● **Task brief**: Exclude the pictures; give every entry again exactly as written.

(Data records)

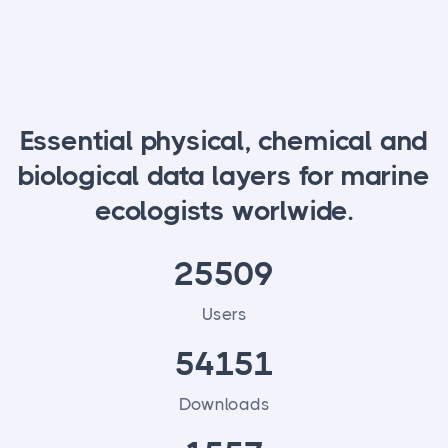
Essential physical, chemical and
biological data layers for marine
ecologists worlwide.
25509
Users
54151
Downloads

(End Data records)

● **Output of the exercise**:
Essential physical, chemical and
biological data layers for marine
ecologists worlwide.
25509
Users
54151
Downloads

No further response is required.